Affetmek için küsermiydik kendimize de?Ya da gerçekten çok sevgi dolu muydu yüreğimiz de oradaki koca saraydan bir odayı daha bağışlayabilir miydik, affettmek için özür beklenenlerimize?Zira özür bekliyorsa uzaktan da olsa bağışlamayı göze alabilmeli insan daha yolun başında…
Hep sıkıntı olmuştur aslında özür dilemek; ezik hissetmişizdir kendimizi. Hatalıyızdır ,biliyoruzdur ama ne bileyim işte karşı taraf haklı çıktı ya biraz havalı duruyo gibidir mesela rahatsız oluruz.Çekingenlik başlar , kendi haklılığına ikna etmeye çalışırsın kendini ama nafile… Özür diledikten sonra şımaran o insanlara denk gelmek varya işte en çok o sıkar canımızı.Özrümü geri aldım derdirtecek cinstendir onlar. Belki de bu insanlar yüzünden işi gurura bağlayıp özür dilemeyi unutan insanlar var.
Halbuki özür dilemek “Sen benden üstünsün “diyerek taçlandırmıyor kimseyi. “Bir anlık gaflette bulundum ve hataya düştüm bundan ötürü pişmanım” demenin kısaltmasıdır “Özür dilerim”ler…
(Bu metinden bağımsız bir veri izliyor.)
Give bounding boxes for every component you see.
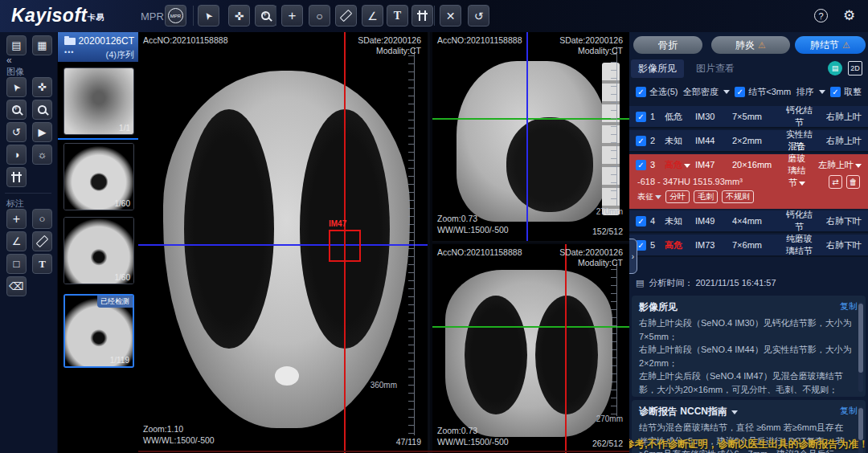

Hepimiz hayatımızın her hata yapmaya devam edeceğiz ve ediyoruz da. bizi olgunlaştıracak tecrübeler hemde bu hatalar. Belki de bu yüzden de unuttuk özür dilemeyi .”Tecrübe “ kavramı yanlış yaptığımızı değil neyi yanlış yapmamamız gerektiğini hatırlattı bize de ders aldık dedik. Bir daha yapmayacğız dedik ; kırdıklarımızı unuttuk, af dilemeyi yada bir diğer bakış açısıyla bize kattıkları için teşekkür etmeyi … Nasıl bi kombin di bu? Özür dilerken teşekkür etmek bir diğer yandan da? Ya küsmek; barışmak için? Bence düşünlmesi gereken bir diğer konu da bu. Hayat işte önce küsmeyi sonra da barışmayı öğretti bir zamanlar. Şimdilerdeyse küsmeyi ve küstüklerimizi hayatımızdan silip atmayı mı öğretiyor? Yoksa biz mi küsmeyi unuttuk?